Although not of global significance in the “Climate change is a global problem” sense, the following certainly pertains to the struggle of social injustice and discrimination.
For many years, women in academia have received the short end of the stick – although the undergraduate population in many institutions around the world has equal numbers of men and women, fewer faculty positions are held by women. For example, in Europe the ratio of men to women full professorships is 5.5:1, compared to a 1:1 undergraduate population.
Europe isn’t alone in all this. MIT has received a ton of flack over gender discrimination during the past decade (just check out this Google News search).
So what gives?
Recently, two studies have recently been published to explain these disparate numbers:
- Lack of role models (reference – pdf; shoutout to Bug Girl’s Blog)
- Traditional gender roles (reference – subscription required)
The lack of role models problem can be viewed as the egg….or the chicken…to the lack of women (and visible minorities) in the upper echelons of academia:
A cycle is perpetuated. Minorities are less likely to enter and remain in science and engineering when they lack mentors and role models. In most science and engineering disciplines, the percentage of URMs among faculty recently hired is not comparable to that of recent minority Ph.D.s. and is far below that of recent BS recipients. This results in fewer minority faculty to act as role models for minority students….If minority professors are not hired, treated fairly, and retained, minority students perceive that they will experience the same. This will not encourage them to persist in that discipline.
The latter reason was just published by the European Molecular Biology Organization (EMBO) and, “investigated various aspects of how a scientist’s gender influences selection processes and careers” with respect to long-term fellowships.
Basically, men published more often than women – now the question is why?

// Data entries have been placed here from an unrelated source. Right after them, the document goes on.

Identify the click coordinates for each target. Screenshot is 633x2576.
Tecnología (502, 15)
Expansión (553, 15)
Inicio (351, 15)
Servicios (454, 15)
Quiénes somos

Could the small gap between men and women with regard to their publications at the end of their PhD period be the consequence of a similar social/family arrangement as revealed above by the survey of the former LTF applicants? We investigated this possibility with a questionnaire sent to the applicants of the EMBO fellowships programme from autumn 2006. Perhaps unsurprisingly, we found similar trends in the working habits of these young scientists, although not as pronounced as with the older group. Again, we found that more female applicants had moved to suit their partners’ careers, tended to work fewer hours than their partners, even at the PhD stage, and provided the smaller percentage of the family income (Table 3). In other words, even at the PhD level, women already balance career and family commitments, and this presumably affects their research.
Any thoughts from Terry social scientists?